##### Provided entries
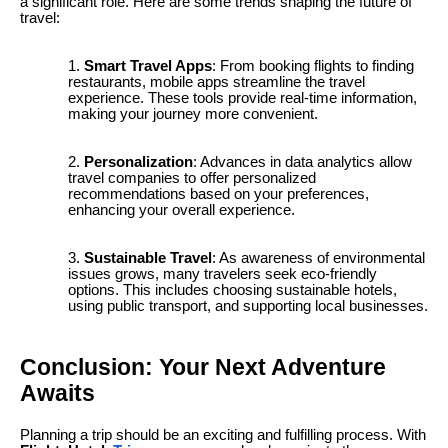
a significant role. Here are some trends shaping the future of
travel:
Smart Travel Apps
: From booking flights to finding
restaurants, mobile apps streamline the travel
experience. These tools provide real-time information,
making your journey more convenient.
Personalization
: Advances in data analytics allow
travel companies to offer personalized
recommendations based on your preferences,
enhancing your overall experience.
Sustainable Travel
: As awareness of environmental
issues grows, many travelers seek eco-friendly
options. This includes choosing sustainable hotels,
using public transport, and supporting local businesses.
Conclusion: Your Next Adventure
Awaits
Planning a trip should be an exciting and fulfilling process. With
##########
- Problem details:
Give only the number of lines in the data that include the string "experience".

- Answer box:
2